J Health Serv Res Policy. 2015 Jan;20(1):5-10. doi: 10.1177/1355819614536887. Epub 2014 Jun 27.
To investigate the impact of demographic factors (patients' age and sex) and of the mode of administration of a national patient experience questionnaire in England: the NHS Friends and Family Test.
Secondary analysis of April-August 2013 data collected using a mixed mode approach from 38,998 inpatients and 29,610 emergency department attendees at 429 wards or units in 32 hospitals. Multilevel models were applied with responses from wards nested within hospitals and trusts. Age, sex and mode of administration were entered as main effects.
There were consistent differences in response for patients and emergency department attendees related to their age and sex. Women gave less positive ratings than men, whilst the likelihood of positive responses increased with age except among the oldest age group (75 years and above). As regards mode of administration, online responses were significantly less positive than postcard responses: the mean differences in score were 22.0 points for inpatients (95% confidence interval 27.3 to 16.7) and 18.0 points for emergency department attendees (29.0 to 7.0). Telephone responses were significantly more positive than postcard responses, with a mean difference of 9.2 (1.6-16.8) in the emergency department setting.

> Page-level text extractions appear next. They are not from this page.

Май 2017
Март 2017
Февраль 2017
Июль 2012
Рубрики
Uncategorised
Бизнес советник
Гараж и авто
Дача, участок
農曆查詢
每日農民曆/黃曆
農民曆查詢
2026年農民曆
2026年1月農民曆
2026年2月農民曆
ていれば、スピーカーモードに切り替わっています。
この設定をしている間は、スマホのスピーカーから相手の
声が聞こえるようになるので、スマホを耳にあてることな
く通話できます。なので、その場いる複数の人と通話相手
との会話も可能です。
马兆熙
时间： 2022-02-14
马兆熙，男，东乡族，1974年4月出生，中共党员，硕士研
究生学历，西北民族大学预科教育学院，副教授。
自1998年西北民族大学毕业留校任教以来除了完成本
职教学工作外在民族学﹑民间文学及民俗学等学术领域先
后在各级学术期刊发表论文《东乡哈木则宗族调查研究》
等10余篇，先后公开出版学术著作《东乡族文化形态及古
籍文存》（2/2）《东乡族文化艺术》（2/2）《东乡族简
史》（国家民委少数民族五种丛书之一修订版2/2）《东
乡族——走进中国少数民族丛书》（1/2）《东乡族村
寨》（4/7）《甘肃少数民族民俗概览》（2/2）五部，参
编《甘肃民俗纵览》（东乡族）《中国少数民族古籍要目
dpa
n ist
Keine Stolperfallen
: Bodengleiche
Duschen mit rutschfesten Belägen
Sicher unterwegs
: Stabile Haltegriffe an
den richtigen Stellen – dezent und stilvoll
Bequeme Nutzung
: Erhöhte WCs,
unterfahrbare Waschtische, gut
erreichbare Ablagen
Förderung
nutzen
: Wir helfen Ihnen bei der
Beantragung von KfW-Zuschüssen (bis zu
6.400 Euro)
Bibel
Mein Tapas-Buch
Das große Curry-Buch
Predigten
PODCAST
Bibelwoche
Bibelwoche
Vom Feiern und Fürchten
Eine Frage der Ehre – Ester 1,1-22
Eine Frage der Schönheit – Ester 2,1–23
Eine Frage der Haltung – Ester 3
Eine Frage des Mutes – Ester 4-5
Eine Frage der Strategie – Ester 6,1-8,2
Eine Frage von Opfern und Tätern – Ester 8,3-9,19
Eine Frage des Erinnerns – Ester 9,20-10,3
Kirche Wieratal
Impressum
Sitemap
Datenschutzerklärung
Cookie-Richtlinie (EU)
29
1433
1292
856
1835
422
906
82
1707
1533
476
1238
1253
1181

Data from the Friends and Family Test are vulnerable to bias from demographic factors and from the mode of administration. Comparisons between organisations should be avoided. Scores may be useful at a local level where the test is implemented consistently and patients' demographic characteristics remain stable. Improving the utility of the Friends and Family Test nationally requires a standardised method for administration and adjustment of results for demographic characteristics.
调查人口统计学因素(患者年龄和性别)以及英国国家患者体验调查问卷(国民保健服务机构的朋友和家人测试)的管理模式所产生的影响。
对2013年4月至8月的数据进行二次分析,这些数据是采用混合模式方法从32家医院的429个病房或科室的38998名住院患者和29,610名急诊科就诊者中收集的。应用多水平模型,病房的回答嵌套在医院和信托机构中。年龄、性别和管理模式作为主要影响因素纳入。
患者和急诊科就诊者的回答在年龄和性别方面存在一致差异。女性给出的积极评价低于男性,而除最年长年龄组(75岁及以上)外,积极回答的可能性随年龄增加而增加。至于管理模式,在线回答的积极性明显低于明信片回答:住院患者得分的平均差异为22.0分(95%置信区间27.3至16.7),急诊科就诊者为18.0分(29.0至7.0)。电话回答的积极性明显高于明信片回答,在急诊科环境中平均差异为9.2(1.6 - 16.8)。
朋友和家人测试的数据容易受到人口统计学因素和管理模式偏差的影响。应避免组织之间的比较。在测试实施一致且患者人口统计学特征保持稳定的地方层面,分数可能有用。在全国范围内提高朋友和家人测试的效用需要一种标准化的管理方法以及针对人口统计学特征对结果进行调整。